To treat the two cases together, denote these topological orbits as \((\mathsf {D}_k),(A),(B)\) and \(({1\!\!1})\). Then a general symmetric configuration would have topological Burnside type

$$\begin{aligned} \Gamma =\varepsilon (\mathsf {D}_k)+a(A)+b(B)+c({1\!\!1}). \end{aligned}$$

Geometrically, this would consist of \(\varepsilon \) points at the origin, a regular nested k-gons, b staggered (or twisted by \(\pi /k\)) regular k-gons and c semiregular 2k-gons, all centred at the origin. A semiregular 2k-gon is the orbit of a point in the complement of the axes of reflection (this may in fact be a regular 2k-gon, but that would not be a consequence of the \(\mathsf {D}_k\)-symmetry). The study in Lei and Santoprete (2006) considers configurations with (topological) Burnside type \((\mathsf {D}_k)+(A)+(B)\).
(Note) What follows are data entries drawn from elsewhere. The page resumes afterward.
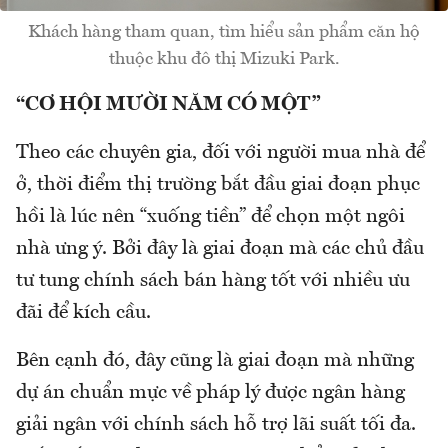
Khách hàng tham quan, tìm hiểu sản phẩm căn hộ
thuộc khu đô thị Mizuki Park.
“CƠ HỘI MƯỜI NĂM CÓ MỘT”
Theo các chuyên gia, đối với người mua nhà để
ở, thời điểm thị trường bắt đầu giai đoạn phục
hồi là lúc nên “xuống tiền” để chọn một ngôi
nhà ưng ý. Bởi đây là giai đoạn mà các chủ đầu
tư tung chính sách bán hàng tốt với nhiều ưu
đãi để kích cầu.
Bên cạnh đó, đây cũng là giai đoạn mà những
dự án chuẩn mực về pháp lý được ngân hàng
giải ngân với chính sách hỗ trợ lãi suất tối đa.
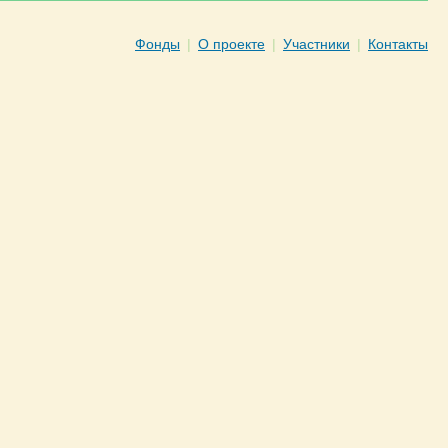
Фонды
|
О проекте
|
Участники
|
Контакты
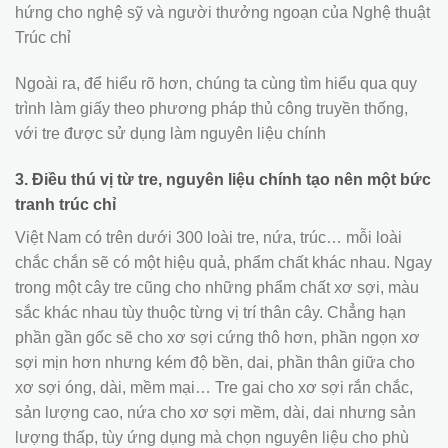
hứng cho nghệ sỹ và người thưởng ngoạn của Nghệ thuật
Trúc chỉ
Ngoài ra, để hiểu rõ hơn, chúng ta cùng tìm hiểu qua quy
trình làm giấy theo phương pháp thủ công truyền thống,
với tre được sử dụng làm nguyên liệu chính
3. Điều thú vị từ tre, nguyên liệu chính tạo nên một bức
tranh trúc chỉ
Việt Nam có trên dưới 300 loài tre, nứa, trúc… mỗi loài
chắc chắn sẽ có một hiệu quả, phẩm chất khác nhau. Ngay
trong một cây tre cũng cho những phẩm chất xơ sợi, màu
sắc khác nhau tùy thuộc từng vị trí thân cây. Chẳng hạn
phần gần gốc sẽ cho xơ sợi cứng thô hơn, phần ngọn xơ
sợi mịn hơn nhưng kém độ bền, dai, phần thân giữa cho
xơ sợi óng, dài, mềm mại… Tre gai cho xơ sợi rắn chắc,
sản lượng cao, nứa cho xơ sợi mềm, dài, dai nhưng sản
lượng thấp, tùy ứng dụng mà chọn nguyên liệu cho phù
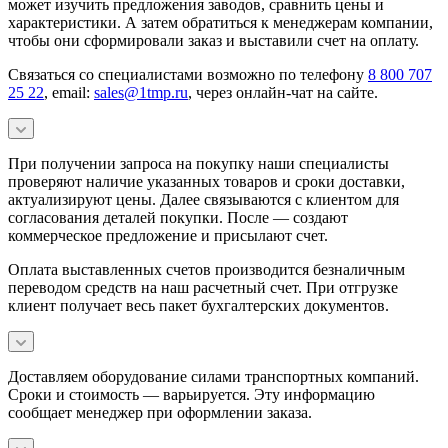
может изучить предложения заводов, сравнить цены и
характеристики. А затем обратиться к менеджерам компании,
чтобы они сформировали заказ и выставили счет на оплату.
Связаться со специалистами возможно по телефону
8 800 707
25 22
, email:
sales@1tmp.ru
, через онлайн-чат на сайте.
При получении запроса на покупку наши специалисты
проверяют наличие указанных товаров и сроки доставки,
актуализируют цены. Далее связываются с клиентом для
согласования деталей покупки. После — создают
коммерческое предложение и присылают счет.
Оплата выставленных счетов производится безналичным
переводом средств на наш расчетный счет. При отгрузке
клиент получает весь пакет бухгалтерских документов.
Доставляем оборудование силами транспортных компаний.
Сроки и стоимость — варьируется. Эту информацию
сообщает менеджер при оформлении заказа.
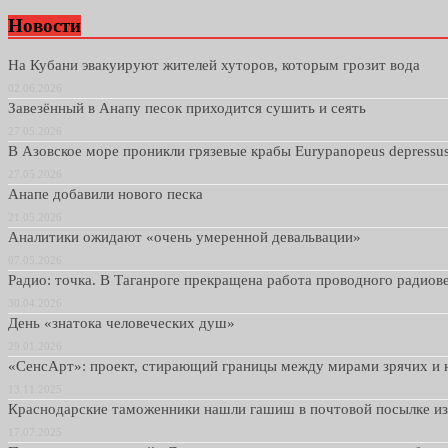
Новости
На Кубани эвакуируют жителей хуторов, которым грозит вода
02.06.2026
Завезённый в Анапу песок приходится сушить и сеять
27.05.2026
В Азовское море проникли грязевые крабы Eurypanopeus depressu
27.05.2026
Анапе добавили нового песка
21.05.2026
Аналитики ожидают «очень умеренной девальвации»
07.05.2026
Радио: точка. В Таганроге прекращена работа проводного радио
30.04.2026
День «знатока человеческих душ»
29.01.2026
«СенсАрт»: проект, стирающий границы между мирами зрячих и 
13.11.2025
Краснодарские таможенники нашли гашиш в почтовой посылке и
17.07.2025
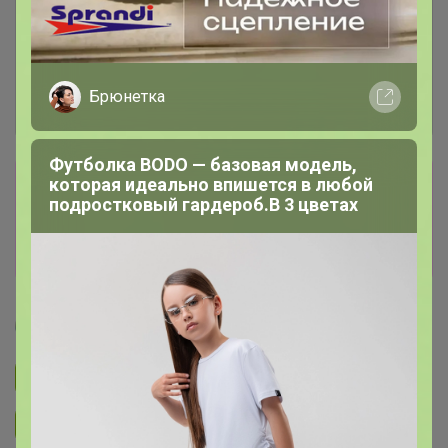
Брюнетка
Футболка BODO — базовая модель,
Сбор заказов в данной закупке
которая идеально впишется в любой
подростковый гардероб.В 3 цветах
завершен
Перейти к текущей закупке
Артемида
Подписаться на закупку
893
Подписаться на организатора
1.7K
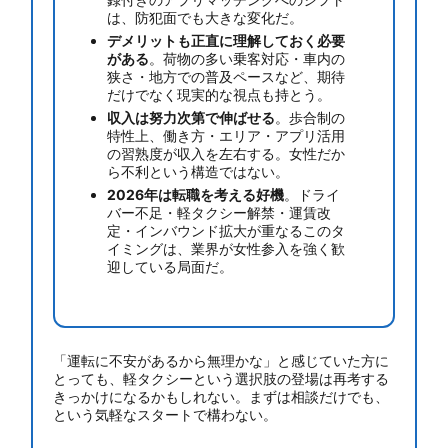
は、防犯面でも大きな変化だ。
デメリットも正直に理解しておく必要
がある
。荷物の多い乗客対応・車内の
狭さ・地方での普及ペースなど、期待
だけでなく現実的な視点も持とう。
収入は努力次第で伸ばせる
。歩合制の
特性上、働き方・エリア・アプリ活用
の習熟度が収入を左右する。女性だか
ら不利という構造ではない。
2026年は転職を考える好機
。ドライ
バー不足・軽タクシー解禁・運賃改
定・インバウンド拡大が重なるこのタ
イミングは、業界が女性参入を強く歓
迎している局面だ。
「運転に不安があるから無理かな」と感じていた方に
とっても、軽タクシーという選択肢の登場は再考する
きっかけになるかもしれない。まずは相談だけでも、
という気軽なスタートで構わない。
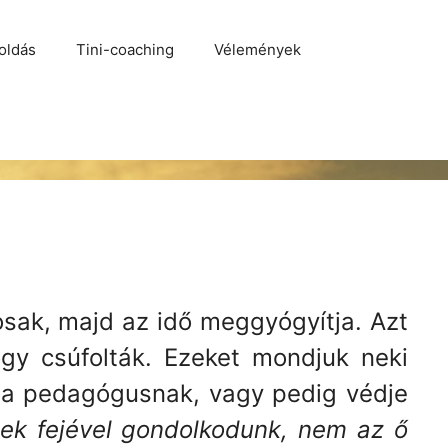
oldás
Tini-coaching
Vélemények
sak, majd az idő meggyógyítja. Azt
ogy csúfolták. Ezeket mondjuk neki
 a pedagógusnak, vagy pedig védje
ek fejével gondolkodunk, nem az ő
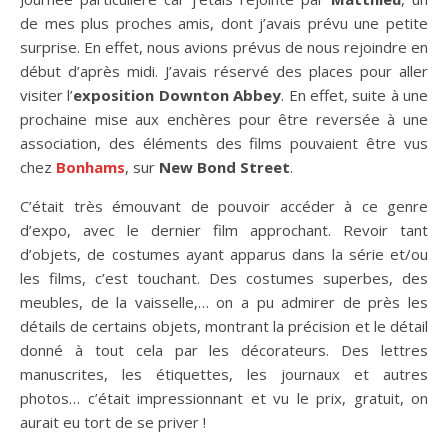
de mes plus proches amis, dont j’avais prévu une petite
surprise. En effet, nous avions prévus de nous rejoindre en
début d’après midi. J’avais réservé des places pour aller
visiter l’
exposition Downton Abbey
. En effet, suite à une
prochaine mise aux enchères pour être reversée à une
association, des éléments des films pouvaient être vus
chez
Bonhams
, sur
New Bond Street
.
C’était très émouvant de pouvoir accéder à ce genre
d’expo, avec le dernier film approchant. Revoir tant
d’objets, de costumes ayant apparus dans la série et/ou
les films, c’est touchant. Des costumes superbes, des
meubles, de la vaisselle,… on a pu admirer de près les
détails de certains objets, montrant la précision et le détail
donné à tout cela par les décorateurs. Des lettres
manuscrites, les étiquettes, les journaux et autres
photos… c’était impressionnant et vu le prix, gratuit, on
aurait eu tort de se priver !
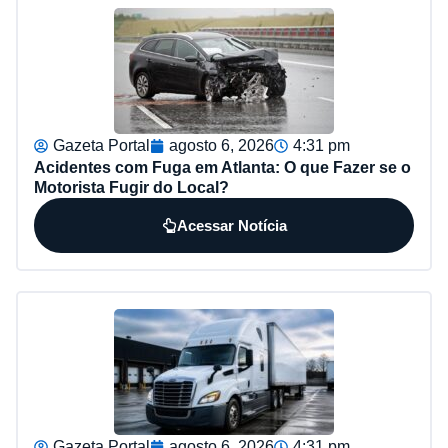
Gazeta Portal
agosto 6, 2026
4:31 pm
Acidentes com Fuga em Atlanta: O que Fazer se o
Motorista Fugir do Local?
Acessar Notícia
Gazeta Portal
agosto 6, 2026
4:31 pm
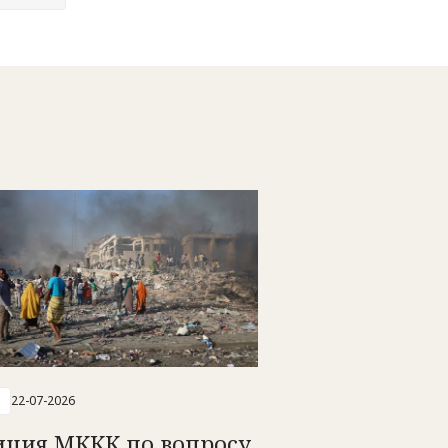
22-07-2026
иция МККК по вопросу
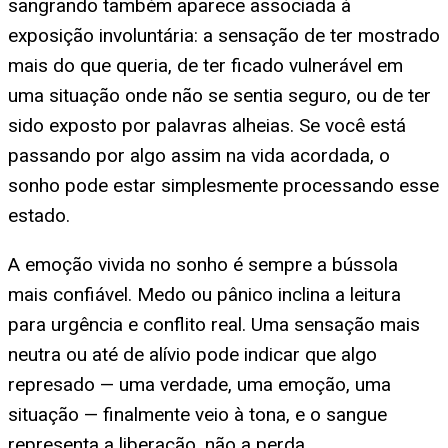
sangrando também aparece associada à
exposição involuntária: a sensação de ter mostrado
mais do que queria, de ter ficado vulnerável em
uma situação onde não se sentia seguro, ou de ter
sido exposto por palavras alheias. Se você está
passando por algo assim na vida acordada, o
sonho pode estar simplesmente processando esse
estado.
A emoção vivida no sonho é sempre a bússola
mais confiável. Medo ou pânico inclina a leitura
para urgência e conflito real. Uma sensação mais
neutra ou até de alívio pode indicar que algo
represado — uma verdade, uma emoção, uma
situação — finalmente veio à tona, e o sangue
representa a liberação, não a perda.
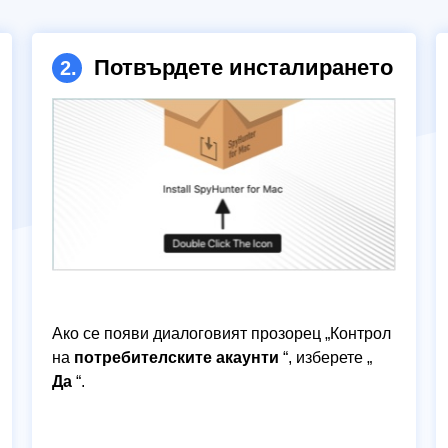
Потвърдете инсталирането
2.
Ако се появи диалоговият прозорец „Контрол
на
потребителските акаунти
“, изберете „
Да
“.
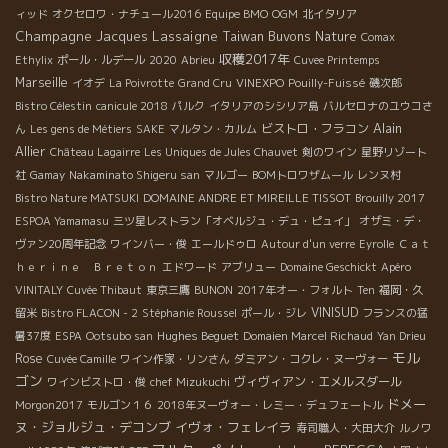
ィッド
オクセロワ・ナチュール2016
Equipe BMO
OGM
北イタリア
Champagne Jacques Lassaigne
Taiwan Buvons Nature
Comax
収穫2017年
Ethylix
ポール・ルデール
2020
Abrieu
Cuvee Printemps
Marseille
イオデ
La Poivrotte
Grand Cru
VINEXPO
Pouilly-Fuissé
磯次郎
Bistro Célestin
canicule 2018
パルク
イタリアのシシリア島
バルセロナのユウコさ
Alain
ビストロ・フラコン
ん
Les gens de Métiers
SAKE
マルタン・カルム
Allier
Château Lagairre
Les Uniques de Jules Chauvet
剣のワイン
星野リゾート
社
Gamay
Nakaminato Shigeru san
マルゴー
BOMトロワザムール
レンヌ村
Bistro Nature MATSUKI
DOMAINE ANDRE ET MIREILLE TISSOT
Brouilly 2017
ESPOA Yamamasu
三ツ星レストラン「オベルジュ・デュ・ピュイ」
オザミ・デ・
ヴァン20周年記念
ワインバー・俊
エールドゥロ
Autour d'un verre
Eyrolle
Ｃａｔ
ｈｅｒｉｎｅ Ｂｒｅｔｏｎ
エドワード
アブリュー
Domaine Geschickt
Apéro
VINITALY
Cuvée Thibaut
東京三鷹
BUNON
2017年オー・フォルト
Ten
福岡・久
VINISUD
留米
Bistro FLACON - 2
Stéphanie Roussel
ポール・ジレ
フランスの猛
Hughes Beguet
暑37度
ESPA
Ootsubo san
Domaien Marcel Richaud
Yan Drieu
モル
Rose
Cuvée Camille
ワイン作家・リンさん
ダミアン・コクレ・ヌーヴォー
ゴン
ヴィヴィアン・エメルスダール
ワインビストロ・俊
chef Mizukuchi
ドメー
Morgon2017
モルゴン１６
2018年ヌーヴォー・レミー・デュフェートル
ヌ・ジョルジュ・デコンブ
イヴォ・フェレイラ
寿司職人・大田大介
ルノワ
In each of these cases, the theorem guarantees the existence of central configurations with such symmetry, provided the masses have corresponding symmetry. We therefore recover and extend a result of Zhao and Chen (2015), whose result corresponds to symmetry \(\mathsf {D}_k\) and topological Burnside type \(p(A)+g(B)\).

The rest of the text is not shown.